TASK TO CARRY OUT: Write out each line of the entries exactly, starting at the first and finishing with the line that contains "phone number".

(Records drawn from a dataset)
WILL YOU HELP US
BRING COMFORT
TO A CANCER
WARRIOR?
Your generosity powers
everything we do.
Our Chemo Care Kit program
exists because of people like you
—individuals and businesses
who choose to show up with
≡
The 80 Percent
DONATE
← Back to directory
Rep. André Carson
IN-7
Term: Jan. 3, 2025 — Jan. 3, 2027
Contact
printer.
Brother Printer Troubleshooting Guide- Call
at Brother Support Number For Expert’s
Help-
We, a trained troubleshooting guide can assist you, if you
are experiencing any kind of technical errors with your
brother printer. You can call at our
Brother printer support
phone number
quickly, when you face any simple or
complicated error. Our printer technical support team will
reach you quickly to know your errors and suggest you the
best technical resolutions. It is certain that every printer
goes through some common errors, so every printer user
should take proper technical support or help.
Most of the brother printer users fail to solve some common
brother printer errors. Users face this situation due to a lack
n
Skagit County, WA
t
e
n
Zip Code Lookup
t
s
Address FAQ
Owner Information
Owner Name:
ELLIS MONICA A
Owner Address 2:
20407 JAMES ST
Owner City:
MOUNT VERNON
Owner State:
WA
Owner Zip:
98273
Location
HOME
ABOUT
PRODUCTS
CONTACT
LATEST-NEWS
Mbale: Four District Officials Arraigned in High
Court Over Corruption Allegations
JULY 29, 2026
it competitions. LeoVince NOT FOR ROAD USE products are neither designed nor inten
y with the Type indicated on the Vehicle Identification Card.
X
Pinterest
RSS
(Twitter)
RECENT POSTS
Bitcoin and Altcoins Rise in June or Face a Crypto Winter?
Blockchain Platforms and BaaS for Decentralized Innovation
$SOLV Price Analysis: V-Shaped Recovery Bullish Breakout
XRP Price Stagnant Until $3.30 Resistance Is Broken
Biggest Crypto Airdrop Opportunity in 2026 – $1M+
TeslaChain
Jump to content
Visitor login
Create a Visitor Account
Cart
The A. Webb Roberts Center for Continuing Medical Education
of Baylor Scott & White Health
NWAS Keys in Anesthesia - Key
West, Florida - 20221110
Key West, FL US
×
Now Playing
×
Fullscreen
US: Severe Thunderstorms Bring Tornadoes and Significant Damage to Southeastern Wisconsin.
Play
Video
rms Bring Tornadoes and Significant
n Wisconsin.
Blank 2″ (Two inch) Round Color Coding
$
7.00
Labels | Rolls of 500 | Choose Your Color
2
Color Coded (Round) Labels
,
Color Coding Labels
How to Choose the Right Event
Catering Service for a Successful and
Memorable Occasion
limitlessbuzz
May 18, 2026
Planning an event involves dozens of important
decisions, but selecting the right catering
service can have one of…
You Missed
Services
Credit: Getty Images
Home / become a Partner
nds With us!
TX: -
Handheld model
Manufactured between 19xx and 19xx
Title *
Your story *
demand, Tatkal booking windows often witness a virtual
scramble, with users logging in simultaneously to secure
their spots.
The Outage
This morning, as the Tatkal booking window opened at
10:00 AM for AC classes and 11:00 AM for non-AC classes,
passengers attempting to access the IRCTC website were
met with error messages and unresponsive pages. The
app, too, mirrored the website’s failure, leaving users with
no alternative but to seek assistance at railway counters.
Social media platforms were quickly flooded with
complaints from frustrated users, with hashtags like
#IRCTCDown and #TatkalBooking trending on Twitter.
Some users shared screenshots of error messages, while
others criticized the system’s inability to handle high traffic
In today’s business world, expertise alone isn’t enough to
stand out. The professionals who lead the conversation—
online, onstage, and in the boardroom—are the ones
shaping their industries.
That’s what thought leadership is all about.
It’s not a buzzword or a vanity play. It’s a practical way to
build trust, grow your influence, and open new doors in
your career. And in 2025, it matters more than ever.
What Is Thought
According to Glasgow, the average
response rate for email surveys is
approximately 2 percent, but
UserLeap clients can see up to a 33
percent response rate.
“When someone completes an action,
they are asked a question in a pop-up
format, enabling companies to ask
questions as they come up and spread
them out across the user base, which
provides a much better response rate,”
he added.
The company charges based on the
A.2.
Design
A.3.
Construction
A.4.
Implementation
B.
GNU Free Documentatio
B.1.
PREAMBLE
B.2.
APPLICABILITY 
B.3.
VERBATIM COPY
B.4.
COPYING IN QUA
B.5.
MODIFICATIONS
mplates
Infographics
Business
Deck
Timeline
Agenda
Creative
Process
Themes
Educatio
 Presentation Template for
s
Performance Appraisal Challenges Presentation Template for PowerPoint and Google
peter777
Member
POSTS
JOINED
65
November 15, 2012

SOLUTION FOR THIS EXERCISE:
WILL YOU HELP US
BRING COMFORT
TO A CANCER
WARRIOR?
Your generosity powers
everything we do.
Our Chemo Care Kit program
exists because of people like you
—individuals and businesses
who choose to show up with
≡
The 80 Percent
DONATE
← Back to directory
Rep. André Carson
IN-7
Term: Jan. 3, 2025 — Jan. 3, 2027
Contact
printer.
Brother Printer Troubleshooting Guide- Call
at Brother Support Number For Expert’s
Help-
We, a trained troubleshooting guide can assist you, if you
are experiencing any kind of technical errors with your
brother printer. You can call at our
Brother printer support
phone number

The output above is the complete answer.